Ladarius Green, signed to replace the retired Heath Miller, is on the physically unable to perform list with lingering health issues. Outside linebacker Bud Dupree is on injured reserve with abdominal concerns. Cornerback Senquez Golson’s second season is starting a lot like his first: on the sideline as he deals with a shoulder problem. Nose tackle Daniel McCullers is banged up and rookie Javon Hargrave – who is right there in the mix – tweaked a knee in practice on Monday.
Oh, and running back Le’Veon Bell is out until Week 4 while serving a suspension for violating the NFL’s substance abuse policy. At least he’ll play this year. Talented if mercurial wide receiver Martavis Bryant will sit the entire year while serving a drug suspension of his own.

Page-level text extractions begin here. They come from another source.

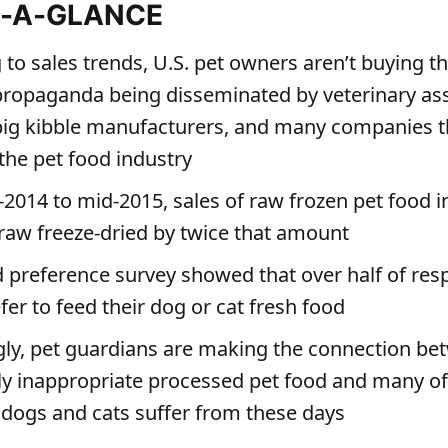
T-A-GLANCE
to sales trends, U.S. pet owners aren’t buying t
propaganda being disseminated by veterinary ass
big kibble manufacturers, and many companies t
the pet food industry
2014 to mid-2015, sales of raw frozen pet food 
raw freeze-dried by twice that amount
d preference survey showed that over half of re
er to feed their dog or cat fresh food
gly, pet guardians are making the connection be
lly inappropriate processed pet food and many of
 dogs and cats suffer from these days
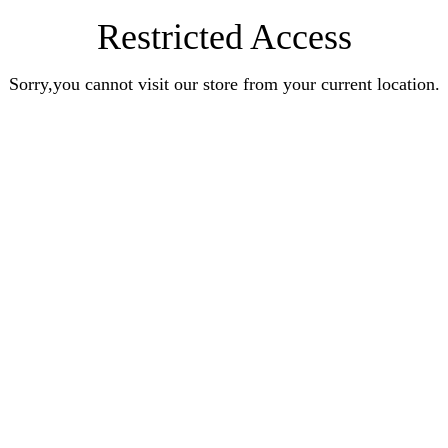
Restricted Access
Sorry,you cannot visit our store from your current location.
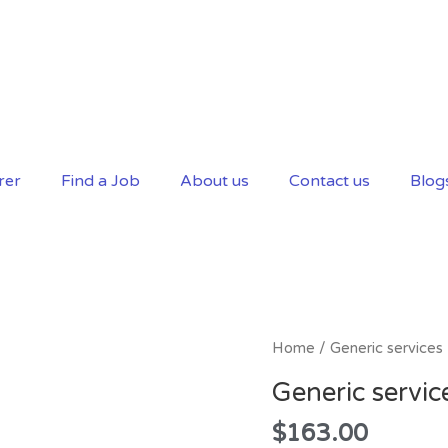
rer
Find a Job
About us
Contact us
Blog
Generic
Home
/ Generic services
services
Generic servic
quantity
$
163.00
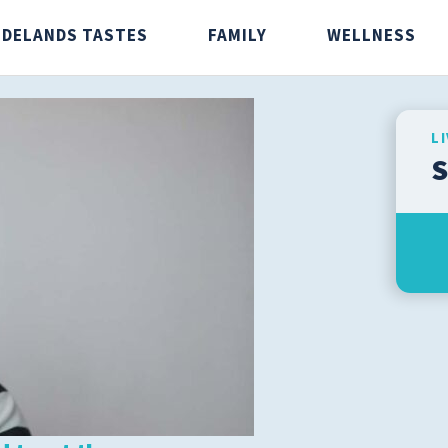
IDELANDS TASTES
FAMILY
WELLNESS
L
S
stes
Family
Wellnes
Caregivers
Aging Wel
Infants and Children
Fitness
Men's Health
Preventio
Senior Health
Safety
Teens
Weight Lo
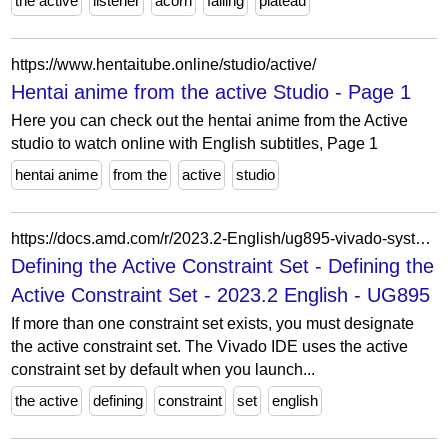
the active
listener
acorn
falling
plateau
https://www.hentaitube.online/studio/active/
Hentai anime from the active Studio - Page 1
Here you can check out the hentai anime from the Active
studio to watch online with English subtitles, Page 1
hentai anime
from the
active
studio
https://docs.amd.com/r/2023.2-English/ug895-vivado-system-level-design-entry/Defining-the-Active-Constraint-Set?contentId=xt12nqXIHOgxep5bRuBZIQ
Defining the Active Constraint Set - Defining the
Active Constraint Set - 2023.2 English - UG895
If more than one constraint set exists, you must designate
the active constraint set. The Vivado IDE uses the active
constraint set by default when you launch...
the active
defining
constraint
set
english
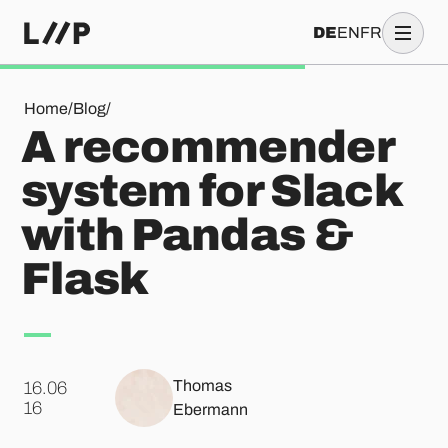
DE
EN
FR
A recommender system for Slack with Pandas & Flask
Home
/
Blog
/
A recommender
system for Slack
with Pandas &
Flask
Thomas
16.06
.
16
Ebermann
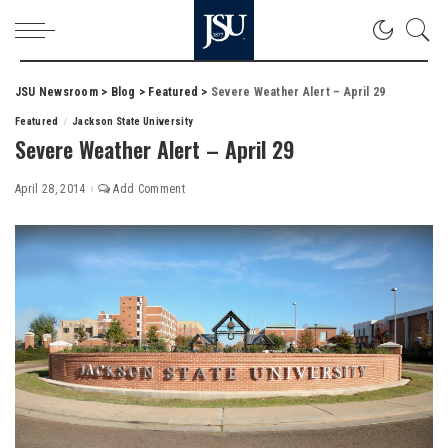
JSU Newsroom
>
Blog
>
Featured
>
Severe Weather Alert – April 29
Featured
Jackson State University
Severe Weather Alert – April 29
April 28, 2014
Add Comment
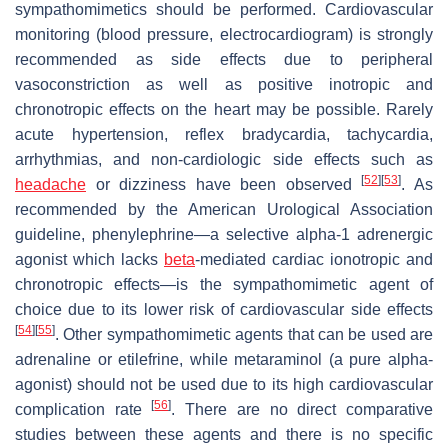
sympathomimetics should be performed. Cardiovascular
monitoring (blood pressure, electrocardiogram) is strongly
recommended as side effects due to peripheral
vasoconstriction as well as positive inotropic and
chronotropic effects on the heart may be possible. Rarely
acute hypertension, reflex bradycardia, tachycardia,
arrhythmias, and non-cardiologic side effects such as
[
52
]
[
53
]
headache
or dizziness have been observed
. As
recommended by the American Urological Association
guideline, phenylephrine—a selective alpha-1 adrenergic
agonist which lacks
beta
-mediated cardiac ionotropic and
chronotropic effects—is the sympathomimetic agent of
choice due to its lower risk of cardiovascular side effects
[
54
]
[
55
]
. Other sympathomimetic agents that can be used are
adrenaline or etilefrine, while metaraminol (a pure alpha-
agonist) should not be used due to its high cardiovascular
[
56
]
complication rate
. There are no direct comparative
studies between these agents and there is no specific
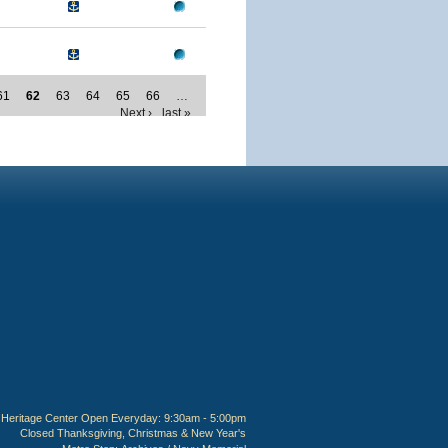
61
62
63
64
65
66
…
Next ›
last »
Heritage Center Open Everyday: 9:30am - 5:00pm
Closed Thanksgiving, Christmas & New Year's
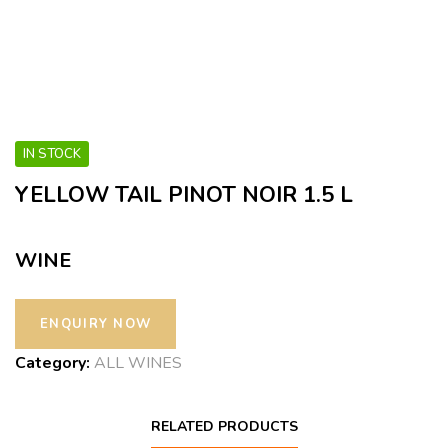
IN STOCK
YELLOW TAIL PINOT NOIR 1.5 L
WINE
Category:
ALL WINES
RELATED PRODUCTS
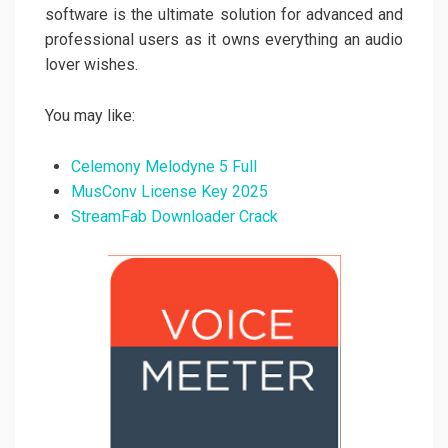
software is the ultimate solution for advanced and
professional users as it owns everything an audio
lover wishes.
You may like:
Celemony Melodyne 5 Full
MusConv License Key 2025
StreamFab Downloader Crack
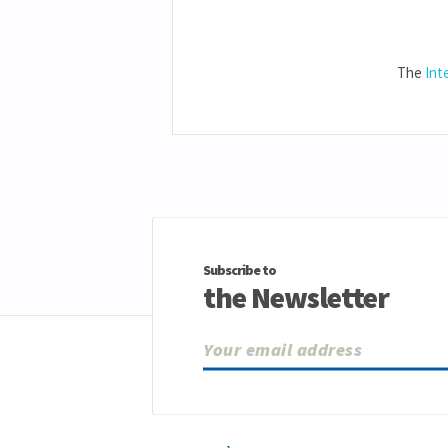
The
Int
Subscribe to
the Newsletter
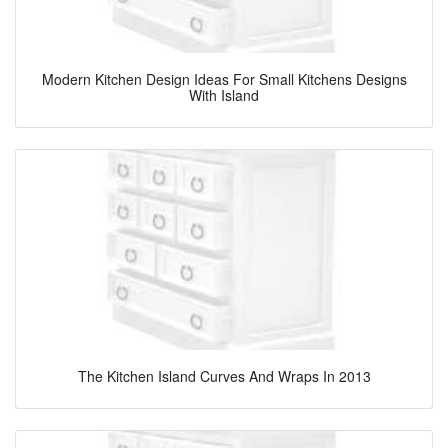
Modern Kitchen Design Ideas For Small Kitchens Designs
With Island
The Kitchen Island Curves And Wraps In 2013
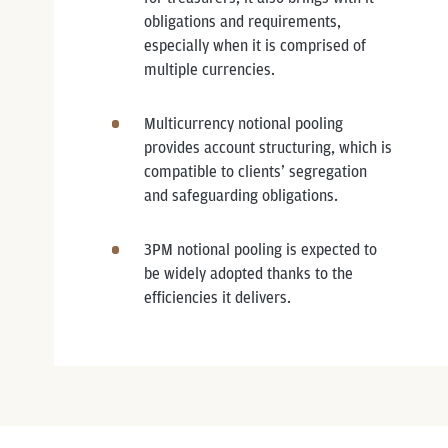
obligations and requirements,
especially when it is comprised of
multiple currencies.
Multicurrency notional pooling
provides account structuring, which is
compatible to clients’ segregation
and safeguarding obligations.
3PM notional pooling is expected to
be widely adopted thanks to the
efficiencies it delivers.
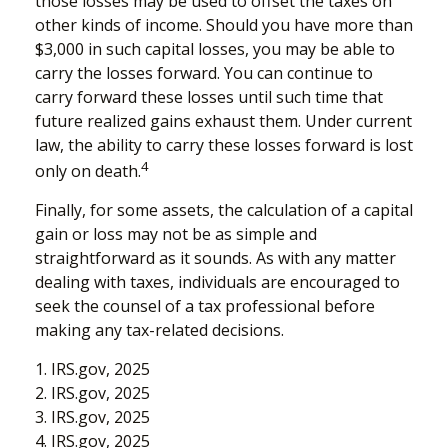
those losses may be used to offset the taxes on
other kinds of income. Should you have more than
$3,000 in such capital losses, you may be able to
carry the losses forward. You can continue to
carry forward these losses until such time that
future realized gains exhaust them. Under current
law, the ability to carry these losses forward is lost
4
only on death.
Finally, for some assets, the calculation of a capital
gain or loss may not be as simple and
straightforward as it sounds. As with any matter
dealing with taxes, individuals are encouraged to
seek the counsel of a tax professional before
making any tax-related decisions.
1. IRS.gov, 2025
2. IRS.gov, 2025
3. IRS.gov, 2025
4. IRS.gov, 2025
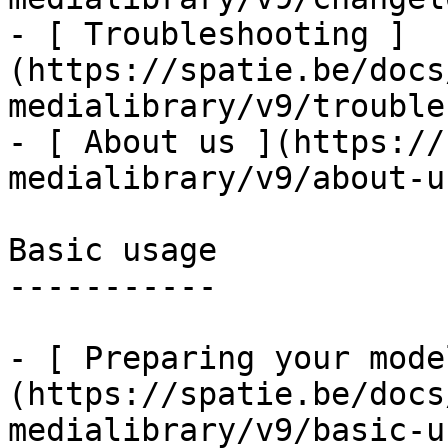
- [ Troubleshooting ]
(https://spatie.be/docs
medialibrary/v9/trouble
- [ About us ](https://
medialibrary/v9/about-us
Basic usage

-----------

- [ Preparing your mode
(https://spatie.be/docs
medialibrary/v9/basic-u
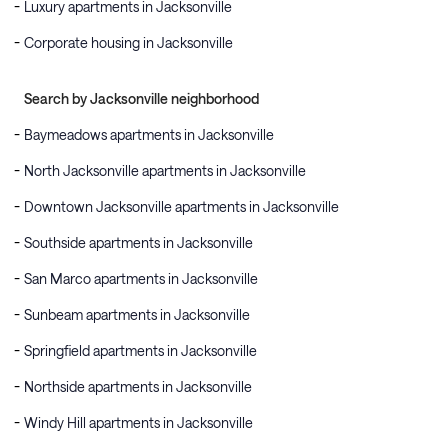
Luxury apartments in Jacksonville
Corporate housing in Jacksonville
Search by Jacksonville neighborhood
Baymeadows apartments in Jacksonville
North Jacksonville apartments in Jacksonville
Downtown Jacksonville apartments in Jacksonville
Southside apartments in Jacksonville
San Marco apartments in Jacksonville
Sunbeam apartments in Jacksonville
Springfield apartments in Jacksonville
Northside apartments in Jacksonville
Windy Hill apartments in Jacksonville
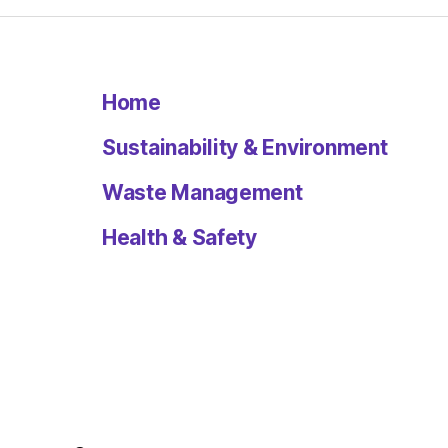
Home
Sustainability & Environment
Waste Management
Health & Safety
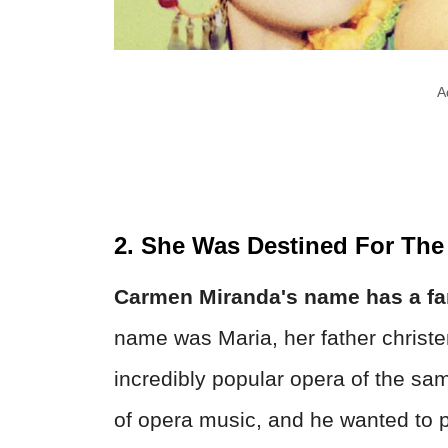
A
2. She Was Destined For The
Carmen Miranda's name has a fam
name was Maria, her father christe
incredibly popular opera of the s
of opera music, and he wanted to p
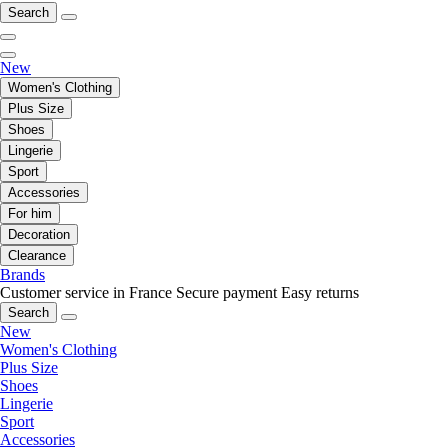
Search
New
Women's Clothing
Plus Size
Shoes
Lingerie
Sport
Accessories
For him
Decoration
Clearance
Brands
Customer service in France
Secure payment
Easy returns
Search
New
Women's Clothing
Plus Size
Shoes
Lingerie
Sport
Accessories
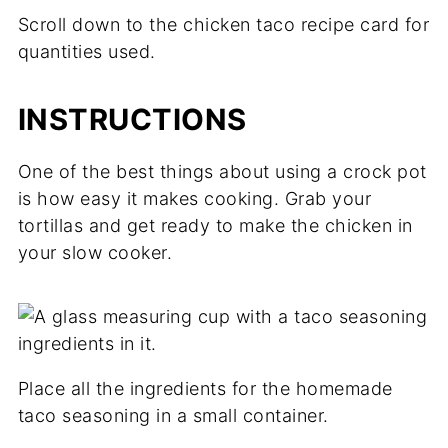
Scroll down to the chicken taco recipe card for
quantities used.
INSTRUCTIONS
One of the best things about using a crock pot
is how easy it makes cooking. Grab your
tortillas and get ready to make the chicken in
your slow cooker.
Place all the ingredients for the homemade
taco seasoning in a small container.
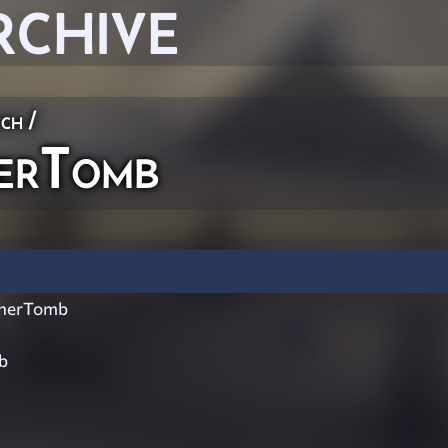
RCHIVE
ch
/
erTomb
herTomb
b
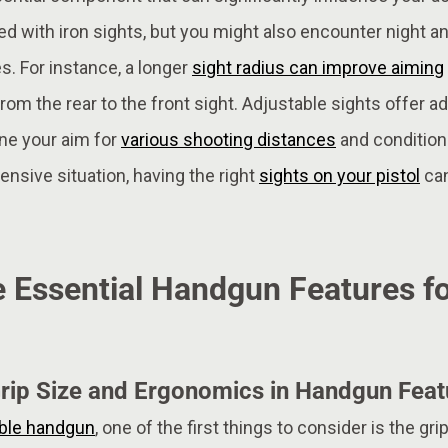
d with iron sights, but you might also encounter night a
s. For instance, a longer
sight radius can improve aiming
from the rear to the front sight. Adjustable sights offer addi
une your aim for
various shooting distances
and condition
fensive situation, having the right
sights on your pistol
can
 Essential Handgun Features fo
rip Size and Ergonomics in Handgun Feat
able handgun
, one of the first things to consider is the gr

For a team with Super Bowl aspirations, things could be better. Not that Tomlin wants to talk about it. It’s September after all. Things change. Players heal. For now he’s simply ready to get started. Of course he’s optimistic about the defensive backfield even with the last-minute trade with Cleveland over the weekend that brought in underachieving former first-round pick Justin Gilbert.
“We can sit around in these types of settings and scare ourselves with that, or we can sit around in these types of settings and talk about how great the unit is,” Tomlin said. “The reality is the tape is going to be their walking, talking, breathing resume.”
The resume littered with positive bold-faced bullet points last year when Pittsburgh finished 30th against the pass. While it didn’t stop the Steelers from going 11-7 and pushing Denver to the limit in the playoffs, they understood upgrades needed to be made, which is why they took cornerback Artie Burns in the first round and safety Sean Davis in the second. Burns was slowed by a quad injury during camp though Davis has been every bit as adaptable as Pittsburgh imagined. He has the size to cover tight ends and the skill to be effective in the slot as part of the nickel package, where Tomlin believes the Steelers will be able to mix and match personnel depending on the situation.
“We have big-time versatility on the backend, in terms of how we can utilize people, because of the veteran presence of guys like William Gay and Robert Golden,” Tomlin said. “And we’re going to lean on it.”
Pittsburgh will also lean on veteran outside linebacker Arthur Moats, thrust into a starting role while Dupree waits to see if his abdominal injury needs surgery. There’s still a chance he could return at some point, but it wouldn’t be before midseason at the earliest. So Moats and second-year player Anthony Chickillo will join Jarvis Jones and James Harrison in the outside rotation.
Tomlin declined to provide specifics on how the playing time will be split, wary of an innocuous comment by outside linebackers coach Joey Porter last year in which Porter said the team would try to limit Harrison’s playing time. The five-time Pro Bowler ended up carrying a heavy workload at age 37. Things are clearer at tight end, where Jesse James finds himself the starter until further notice while Green works his way back. It’s not the role Pittsburgh had in mind for James, who remains a project as a blocker and hardly provides the downfield threat the Steelers envision for Green. Yet he also caught a touchdown pass in the red zone against New Orleans during the first-team offense’s only real extended preseason action.
Consider the other options at quarterback Ben Roethlisberger’s disposal Tomlin doesn’t think James needs to be Miller 2.0. At least, not yet.
“I know it’s something written and talked about because of the retirement of Heath Miller, and because of the unavailability of Green,” Tomlin said. “But we’re comfortable with where we are and with what they’re capable of contributing to us.”